How cloud and cluster computing work. Touches on topics like High Performance Computing (HPC), Virtualization of CPU and memory for cloud, Map Reduce and Spark concepts.
Virtualization abstracts the actual resources such as CPU and memory.
Often times apps and even OS’s are tricked to see much more resource than there actually is.
Containers are processes running as if they each are having their own machine. They have their own resources like cpu, file system (mount points).
They are typically controlled by two mechanisms cgroup and namespace. Both try to separate the resources manipulated by a container and make sure the processes in different containers don’t interfere with one another. There are however some differences – cgroups manage what you use, namespaces manage what you see
Namespaces determines what a process can see which are resources including cpu, memory.
User app process makes system call → Kernel (critical resource manager) checks process namespace context via nsproxy structure to see its visibility and accessibility → kernel executes instructions
| Namespace | What it isolates | Explanation |
|---|---|---|
| cgroup | cgroup root dir | |
| IPC | interprocess commmunications (System V IPC), POSIX message queues |
Restricts two different processes from different namespaces to communicate |
| mount | mount points | |
| network | network devices, ports, stacks | Own routing table, connection tracking table, firewall rules.

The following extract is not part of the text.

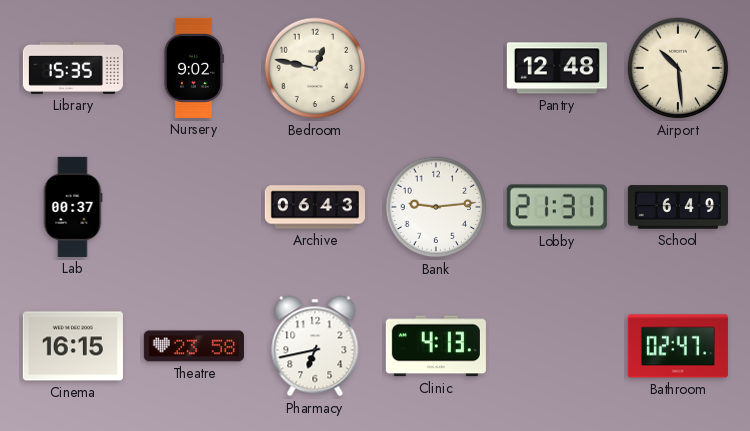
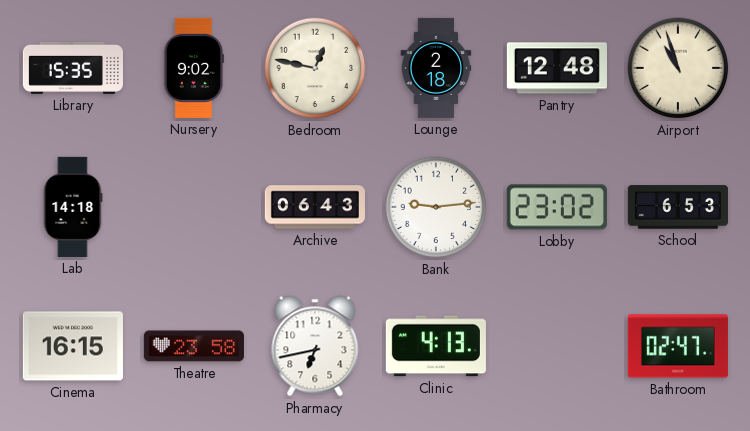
Lounge: none -> 2:18
Airport: 10:29 -> 10:57
Lab: 00:37 -> 14:18
Lobby: 21:31 -> 23:02
School: 6:49 -> 6:53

Each namespace (container) new IP with full range of ports → multiple containers listening on same port no problem |
| PID | processes | Processes in diff namespaces can have same PID |
| UTS | hostname and NIS domain name | Let same system appear to have diff host and domain names to diff processes → good for containerized environments |
| user | users and groups | Diff set of permissions than host system |
| time | boot and monotonic clocks |
Each cgroup consists of a set of controllers acting on the usage of cpu, memory. Processes belong to one and only one cgroup. A cgroup also has a subtree of cgroups that inherit the scope of the parent.